6. Limitations and Trade-offs¶
- Assumptions and data dependencies (Appendix G; §3.1)
- Depth tokens rely on a specialist depth estimator and VQ‑VAE codebook learned from specific data (tabletop‑heavy). Transfer to markedly different camera setups or scenes might degrade without re‑distillation.
- Visual traces come from gripper pointing via a VLM; accuracy depends on clear visibility. Occlusions or unusual embodiments may hurt trace quality (Limitations: “Camera Occlusion of End‑effector”).
- Steerability is 2D (§G)
- User sketches are in image space; without explicit 3D lifting, the controller may follow the correct in‑plane path but drift along depth (out‑of‑plane). The paper suggests conditioning on predicted depth tokens to “lift” traces into 3D as future work.
- Control frequency and latency (§G)
- Predicting depth/trace/action tokens adds latency; real robots may need higher control rates. The paper notes a mismatch between model inference and data collection frequency, suggesting model optimization or edge deployment as future directions.
- Resolution of depth tokens (§G)
- Depth is compressed into 100 tokens per image; very fine manipulation might need more tokens or higher‑resolution depth encodings.
- Training and compute
- Although efficient relative to some baselines, the full pipeline still uses substantial GPU hours and curated data generation (e.g., the 26.3M-sample pre‑training mixture; §4.1). High‑quality post‑training demos (30–50 per task) are still required for new tasks (§4.3).
7. Implications and Future Directions¶
- How this changes the landscape
- Establishes “reasoning in space” as a practical, scalable alternative to text‑only CoT for robotics. By making intermediate perceptions and plans explicit and decodable, it improves interpretability, controllability, and generalization (Figure 1; Eq. 4–5).

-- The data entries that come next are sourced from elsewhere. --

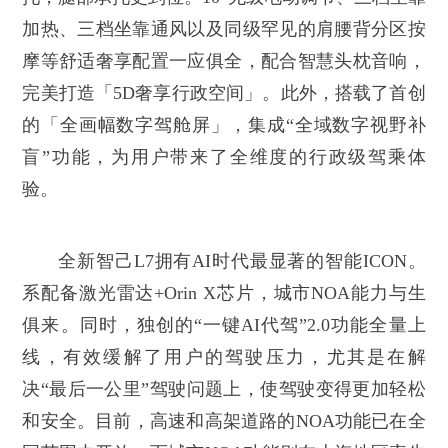
加热、三档坐靠通风以及同级罕见的肩腰背分区按
摩等舒适奢享配置一应俱全，配合智慧头枕音响，
完美打造「5D奢享行政空间」。此外，搭载了首创
的「全画幅数字驾舱屏」，集成“全域数字视野补
盲”功能，为用户带来了全维度的行政级驾乘体
验。
全新智己L7拥有AI时代最显著的智能ICON。
系配备激光雷达+Orin X芯片，城市NOA能力与生
俱来。同时，独创的“一键AI代驾”2.0功能全量上
线，有效缓解了用户的驾驶压力，尤其是在解
决“最后一公里”驾驶问题上，使驾驶变得更加轻松
和安全。目前，高速和高架道路的NOA功能已在全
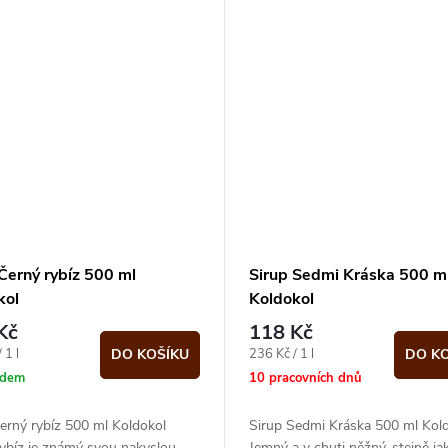
Černý rybíz 500 ml
Sirup Sedmi Kráska 500 m
kol
Koldokol
Kč
118 Kč
Měrná
 1 l
236 Kč / 1 l
DO KOŠÍKU
DO K
cena:
adem
10 pracovních dnů
erný rybíz 500 ml Koldokol
Sirup Sedmi Kráska 500 ml Kol
ybíz je známý svou nakyslou,
Jemný a v chuti něžný, stejně ja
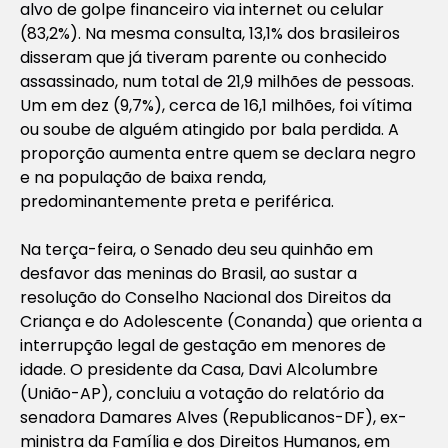
alvo de golpe financeiro via internet ou celular
(83,2%). Na mesma consulta, 13,1% dos brasileiros
disseram que já tiveram parente ou conhecido
assassinado, num total de 21,9 milhões de pessoas.
Um em dez (9,7%), cerca de 16,1 milhões, foi vítima
ou soube de alguém atingido por bala perdida. A
proporção aumenta entre quem se declara negro
e na população de baixa renda,
predominantemente preta e periférica.
Na terça-feira, o Senado deu seu quinhão em
desfavor das meninas do Brasil, ao sustar a
resolução do Conselho Nacional dos Direitos da
Criança e do Adolescente (Conanda) que orienta a
interrupção legal de gestação em menores de
idade. O presidente da Casa, Davi Alcolumbre
(União-AP), concluiu a votação do relatório da
senadora Damares Alves (Republicanos-DF), ex-
ministra da Família e dos Direitos Humanos, em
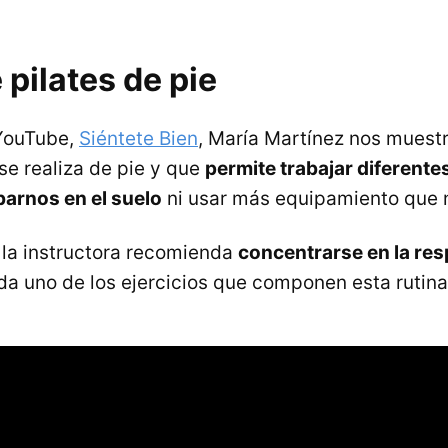
 pilates de pie
 YouTube,
Siéntete Bien
, María Martínez nos muest
se realiza de pie y que
permite trabajar diferent
arnos en el suelo
ni usar más equipamiento que 
, la instructora recomienda
concentrarse en la res
 uno de los ejercicios que componen esta rutina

- Demonstrates that explicit spatial reasoning can reduce brittleness to visual shifts (Table 1) and improve long‑horizon performance (Table 2).

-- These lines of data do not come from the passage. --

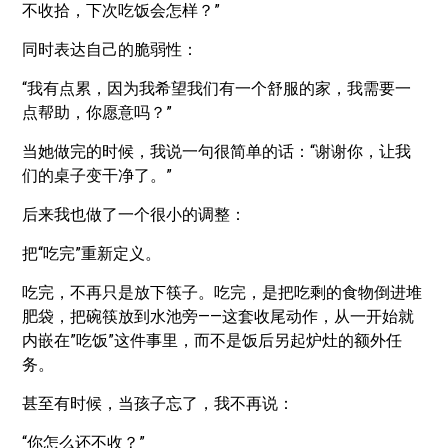
不收拾，下次吃饭会怎样？”
同时表达自己的脆弱性：
“我有点累，因为我希望我们有一个舒服的家，我需要一
点帮助，你愿意吗？”
当她做完的时候，我说一句很简单的话：“谢谢你，让我
们的桌子变干净了。”
后来我也做了一个很小的调整：
把“吃完”重新定义。
吃完，不再只是放下筷子。吃完，是把吃剩的食物倒进堆
肥袋，把碗筷放到水池旁——这套收尾动作，从一开始就
内嵌在”吃饭”这件事里，而不是饭后另起炉灶的额外任
务。
甚至有时候，当孩子忘了，我不再说：
“你怎么还不收？”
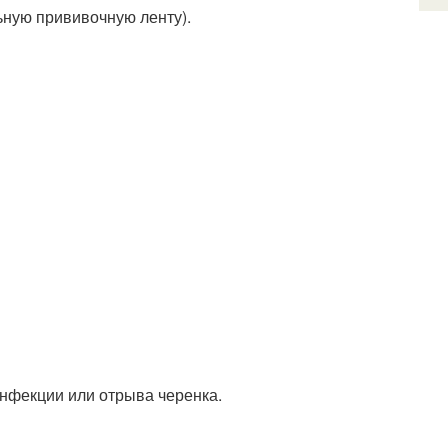
ьную прививочную ленту).
инфекции или отрыва черенка.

- Next research steps enabled or suggested
- Lift 2D traces into 3D using the predicted depth tokens, enabling richer test‑time steering and safer manipulation in clutter (Appendix G).

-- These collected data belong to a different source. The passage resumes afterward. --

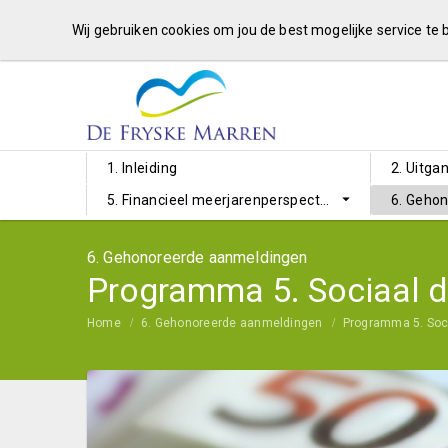
Wij gebruiken cookies om jou de best mogelijke service te
1. Inleiding
2. Uitga
5. Financieel meerjarenperspectief
6. Geho
6. Gehonoreerde aanmeldingen
Programma 5. Sociaal 
Home
6. Gehonoreerde aanmeldingen
Programma 5. Soc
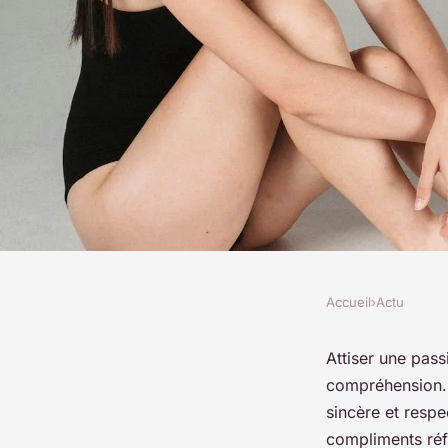
Accueil
›
Actu
ACTU
Secrets pour enflam
Attiser une pass
compréhension. L
avec une femme ro
sincère et resp
compliments réfl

- Learn higher‑fidelity or adaptive depth tokenizations (beyond fixed 100 tokens) for precision tasks.
- Close the control‑rate gap with efficient, smaller ARMs or specialized accelerators; explore low‑latency on‑robot inference.
- Extend to mobile manipulation and multi‑robot coordination by composing traces across views and agents; integrate proprioception when useful.
- Formalize safety constraints and user intent alignment using editable traces and depth tokens as verifiable interfaces.
- Practical applications
- Home assistance (dishwashing, wiping, table setting; Figures 4–5), warehouses (pick‑place with OOD robustness), and teleoperation with human‑in‑the‑loop corrections by sketch.
- Education and debugging: instructors can visualize the model’s plan and correct it without rewriting code or crafting fragile prompts.
Bottom line: Sections 2.2–2.4 and Figure 1 define a clear three‑stage spatial reasoning pipeline; Sections 3–4 detail how to label, train, and adapt it; Tables 1–2 and Figures 5–9 show that this structure yields state‑of‑the‑art results, strong robustness, and a practical, precise steering interface. The open release (models, code, and datasets) provides a reproducible blueprint for building ARMs that transform perception into purposeful action.